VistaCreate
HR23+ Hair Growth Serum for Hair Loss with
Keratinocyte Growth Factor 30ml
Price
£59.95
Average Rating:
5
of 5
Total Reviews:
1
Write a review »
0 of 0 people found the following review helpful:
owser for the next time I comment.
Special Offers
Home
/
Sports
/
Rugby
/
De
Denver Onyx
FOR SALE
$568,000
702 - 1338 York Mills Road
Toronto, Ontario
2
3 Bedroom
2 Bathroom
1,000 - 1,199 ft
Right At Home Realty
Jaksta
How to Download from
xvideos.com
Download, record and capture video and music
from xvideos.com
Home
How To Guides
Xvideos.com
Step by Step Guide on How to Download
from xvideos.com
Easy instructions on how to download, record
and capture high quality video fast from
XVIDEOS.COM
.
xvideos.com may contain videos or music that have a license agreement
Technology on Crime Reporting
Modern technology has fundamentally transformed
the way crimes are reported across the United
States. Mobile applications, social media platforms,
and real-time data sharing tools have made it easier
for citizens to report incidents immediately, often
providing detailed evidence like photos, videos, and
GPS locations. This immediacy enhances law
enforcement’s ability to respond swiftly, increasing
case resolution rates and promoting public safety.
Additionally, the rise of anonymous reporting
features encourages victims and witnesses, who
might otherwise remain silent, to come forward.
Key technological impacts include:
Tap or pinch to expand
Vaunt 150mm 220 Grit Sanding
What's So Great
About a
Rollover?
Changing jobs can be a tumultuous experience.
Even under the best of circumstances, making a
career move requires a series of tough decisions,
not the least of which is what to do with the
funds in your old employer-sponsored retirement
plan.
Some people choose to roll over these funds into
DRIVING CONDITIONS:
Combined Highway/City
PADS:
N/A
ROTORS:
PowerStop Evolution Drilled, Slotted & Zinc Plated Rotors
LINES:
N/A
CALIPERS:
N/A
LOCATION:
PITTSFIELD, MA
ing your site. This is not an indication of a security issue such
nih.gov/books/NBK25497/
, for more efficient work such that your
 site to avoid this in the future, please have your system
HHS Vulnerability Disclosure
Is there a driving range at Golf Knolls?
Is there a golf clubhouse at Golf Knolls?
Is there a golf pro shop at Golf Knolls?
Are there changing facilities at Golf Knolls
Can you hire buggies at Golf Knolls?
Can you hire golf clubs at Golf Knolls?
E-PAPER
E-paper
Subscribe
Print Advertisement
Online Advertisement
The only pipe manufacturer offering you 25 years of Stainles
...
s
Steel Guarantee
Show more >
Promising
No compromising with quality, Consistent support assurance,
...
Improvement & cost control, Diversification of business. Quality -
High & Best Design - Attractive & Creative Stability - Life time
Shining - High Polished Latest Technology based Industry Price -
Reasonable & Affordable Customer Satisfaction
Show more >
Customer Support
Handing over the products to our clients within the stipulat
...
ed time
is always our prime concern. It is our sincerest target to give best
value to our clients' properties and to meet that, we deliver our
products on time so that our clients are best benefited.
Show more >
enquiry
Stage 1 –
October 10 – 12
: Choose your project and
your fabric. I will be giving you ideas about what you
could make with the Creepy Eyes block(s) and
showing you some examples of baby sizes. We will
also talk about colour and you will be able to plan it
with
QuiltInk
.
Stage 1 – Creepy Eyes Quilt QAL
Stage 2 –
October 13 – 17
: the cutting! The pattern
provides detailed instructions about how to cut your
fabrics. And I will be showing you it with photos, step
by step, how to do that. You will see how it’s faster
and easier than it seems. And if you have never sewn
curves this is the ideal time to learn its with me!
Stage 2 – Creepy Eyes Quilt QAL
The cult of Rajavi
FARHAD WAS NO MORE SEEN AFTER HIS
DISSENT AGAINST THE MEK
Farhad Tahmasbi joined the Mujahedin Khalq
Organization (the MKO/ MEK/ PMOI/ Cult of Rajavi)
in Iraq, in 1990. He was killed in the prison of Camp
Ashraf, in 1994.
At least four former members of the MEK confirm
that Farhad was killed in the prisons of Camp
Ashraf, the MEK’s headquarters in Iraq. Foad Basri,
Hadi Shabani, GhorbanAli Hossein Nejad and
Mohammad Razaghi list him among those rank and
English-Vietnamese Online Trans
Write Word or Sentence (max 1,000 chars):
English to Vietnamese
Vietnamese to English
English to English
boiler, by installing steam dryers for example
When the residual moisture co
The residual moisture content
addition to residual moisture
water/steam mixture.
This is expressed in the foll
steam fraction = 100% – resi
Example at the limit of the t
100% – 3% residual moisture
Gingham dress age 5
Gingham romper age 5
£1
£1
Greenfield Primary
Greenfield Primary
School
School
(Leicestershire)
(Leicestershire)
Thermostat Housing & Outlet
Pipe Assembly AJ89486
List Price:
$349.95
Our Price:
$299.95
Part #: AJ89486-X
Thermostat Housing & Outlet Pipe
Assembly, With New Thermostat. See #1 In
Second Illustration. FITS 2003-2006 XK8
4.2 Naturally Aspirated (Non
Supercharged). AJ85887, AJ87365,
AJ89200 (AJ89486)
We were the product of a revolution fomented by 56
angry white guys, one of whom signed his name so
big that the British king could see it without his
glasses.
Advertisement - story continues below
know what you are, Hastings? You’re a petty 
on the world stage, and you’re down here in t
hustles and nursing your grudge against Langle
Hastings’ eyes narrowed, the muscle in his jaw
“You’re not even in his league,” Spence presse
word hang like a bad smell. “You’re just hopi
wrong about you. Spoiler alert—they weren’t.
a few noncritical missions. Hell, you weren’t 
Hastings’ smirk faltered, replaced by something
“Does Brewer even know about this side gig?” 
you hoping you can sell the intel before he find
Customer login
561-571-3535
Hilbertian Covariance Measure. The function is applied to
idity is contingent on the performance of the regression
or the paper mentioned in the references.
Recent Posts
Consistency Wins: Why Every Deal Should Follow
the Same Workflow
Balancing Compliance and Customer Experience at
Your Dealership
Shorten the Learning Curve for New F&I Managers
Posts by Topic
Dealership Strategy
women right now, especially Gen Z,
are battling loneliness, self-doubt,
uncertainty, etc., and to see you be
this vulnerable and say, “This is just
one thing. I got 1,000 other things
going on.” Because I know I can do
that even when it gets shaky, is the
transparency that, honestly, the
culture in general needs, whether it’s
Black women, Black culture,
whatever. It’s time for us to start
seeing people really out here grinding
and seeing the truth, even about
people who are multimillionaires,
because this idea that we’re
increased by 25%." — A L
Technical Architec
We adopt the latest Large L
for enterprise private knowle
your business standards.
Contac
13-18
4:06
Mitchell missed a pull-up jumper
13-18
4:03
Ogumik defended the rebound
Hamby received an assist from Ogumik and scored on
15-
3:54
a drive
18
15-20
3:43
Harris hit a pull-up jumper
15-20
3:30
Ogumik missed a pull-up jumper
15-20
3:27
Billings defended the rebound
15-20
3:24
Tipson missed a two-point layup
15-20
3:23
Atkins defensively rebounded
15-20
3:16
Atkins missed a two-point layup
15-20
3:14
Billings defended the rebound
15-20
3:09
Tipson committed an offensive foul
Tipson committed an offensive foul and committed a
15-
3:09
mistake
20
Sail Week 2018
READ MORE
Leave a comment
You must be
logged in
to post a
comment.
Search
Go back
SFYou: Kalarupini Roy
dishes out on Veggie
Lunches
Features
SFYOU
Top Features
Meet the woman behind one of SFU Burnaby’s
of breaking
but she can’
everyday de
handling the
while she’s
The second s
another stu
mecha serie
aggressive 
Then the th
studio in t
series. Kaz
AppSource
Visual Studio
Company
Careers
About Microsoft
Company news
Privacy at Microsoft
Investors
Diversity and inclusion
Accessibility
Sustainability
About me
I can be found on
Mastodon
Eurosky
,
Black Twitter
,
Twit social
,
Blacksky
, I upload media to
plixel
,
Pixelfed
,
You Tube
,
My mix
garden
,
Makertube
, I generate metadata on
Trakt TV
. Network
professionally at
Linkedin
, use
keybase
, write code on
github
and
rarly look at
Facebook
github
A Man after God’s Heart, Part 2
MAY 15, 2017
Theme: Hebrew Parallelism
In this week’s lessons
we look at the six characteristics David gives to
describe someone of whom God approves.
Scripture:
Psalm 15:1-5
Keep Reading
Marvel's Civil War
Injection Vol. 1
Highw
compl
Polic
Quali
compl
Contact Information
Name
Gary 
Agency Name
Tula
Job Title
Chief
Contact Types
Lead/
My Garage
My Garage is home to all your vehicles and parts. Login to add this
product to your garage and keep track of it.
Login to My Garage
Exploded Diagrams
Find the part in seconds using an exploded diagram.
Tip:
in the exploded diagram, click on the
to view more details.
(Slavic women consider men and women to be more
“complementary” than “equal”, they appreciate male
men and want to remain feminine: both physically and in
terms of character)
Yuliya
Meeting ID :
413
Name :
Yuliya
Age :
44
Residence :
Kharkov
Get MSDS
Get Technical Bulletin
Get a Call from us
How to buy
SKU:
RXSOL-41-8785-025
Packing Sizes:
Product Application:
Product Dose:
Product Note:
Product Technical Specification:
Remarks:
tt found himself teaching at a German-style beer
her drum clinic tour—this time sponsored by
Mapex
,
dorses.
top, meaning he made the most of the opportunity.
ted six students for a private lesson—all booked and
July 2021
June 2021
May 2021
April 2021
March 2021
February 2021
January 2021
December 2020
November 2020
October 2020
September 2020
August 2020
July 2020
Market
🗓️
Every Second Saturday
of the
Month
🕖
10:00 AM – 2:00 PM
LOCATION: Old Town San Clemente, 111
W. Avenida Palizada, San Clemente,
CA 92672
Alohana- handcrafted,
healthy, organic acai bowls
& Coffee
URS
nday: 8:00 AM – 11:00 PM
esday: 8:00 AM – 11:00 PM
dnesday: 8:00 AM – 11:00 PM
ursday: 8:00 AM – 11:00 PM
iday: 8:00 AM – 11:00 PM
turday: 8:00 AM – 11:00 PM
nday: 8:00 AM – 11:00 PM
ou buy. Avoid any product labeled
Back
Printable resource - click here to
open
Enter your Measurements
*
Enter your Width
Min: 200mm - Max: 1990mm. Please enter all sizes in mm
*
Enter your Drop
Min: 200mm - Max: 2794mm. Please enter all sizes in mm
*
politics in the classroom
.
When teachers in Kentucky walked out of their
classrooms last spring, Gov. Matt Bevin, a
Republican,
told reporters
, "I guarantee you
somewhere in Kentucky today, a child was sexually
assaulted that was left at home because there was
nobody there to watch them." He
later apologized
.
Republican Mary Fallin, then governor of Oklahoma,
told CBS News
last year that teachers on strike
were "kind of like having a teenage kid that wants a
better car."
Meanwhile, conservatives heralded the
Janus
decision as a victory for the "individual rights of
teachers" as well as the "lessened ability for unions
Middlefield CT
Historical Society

===============

**What is expected:** Beginning at the top of the data, extract each line through the line containing "nih.gov/books/NBK25497/" and return those lines exactly, with nothing added.

**Task response:**
VistaCreate
HR23+ Hair Growth Serum for Hair Loss with
Keratinocyte Growth Factor 30ml
Price
£59.95
Average Rating:
5
of 5
Total Reviews:
1
Write a review »
0 of 0 people found the following review helpful:
owser for the next time I comment.
Special Offers
Home
/
Sports
/
Rugby
/
De
Denver Onyx
FOR SALE
$568,000
702 - 1338 York Mills Road
Toronto, Ontario
2
3 Bedroom
2 Bathroom
1,000 - 1,199 ft
Right At Home Realty
Jaksta
How to Download from
xvideos.com
Download, record and capture video and music
from xvideos.com
Home
How To Guides
Xvideos.com
Step by Step Guide on How to Download
from xvideos.com
Easy instructions on how to download, record
and capture high quality video fast from
XVIDEOS.COM
.
xvideos.com may contain videos or music that have a license agreement
Technology on Crime Reporting
Modern technology has fundamentally transformed
the way crimes are reported across the United
States. Mobile applications, social media platforms,
and real-time data sharing tools have made it easier
for citizens to report incidents immediately, often
providing detailed evidence like photos, videos, and
GPS locations. This immediacy enhances law
enforcement’s ability to respond swiftly, increasing
case resolution rates and promoting public safety.
Additionally, the rise of anonymous reporting
features encourages victims and witnesses, who
might otherwise remain silent, to come forward.
Key technological impacts include:
Tap or pinch to expand
Vaunt 150mm 220 Grit Sanding
What's So Great
About a
Rollover?
Changing jobs can be a tumultuous experience.
Even under the best of circumstances, making a
career move requires a series of tough decisions,
not the least of which is what to do with the
funds in your old employer-sponsored retirement
plan.
Some people choose to roll over these funds into
DRIVING CONDITIONS:
Combined Highway/City
PADS:
N/A
ROTORS:
PowerStop Evolution Drilled, Slotted & Zinc Plated Rotors
LINES:
N/A
CALIPERS:
N/A
LOCATION:
PITTSFIELD, MA
ing your site. This is not an indication of a security issue such
nih.gov/books/NBK25497/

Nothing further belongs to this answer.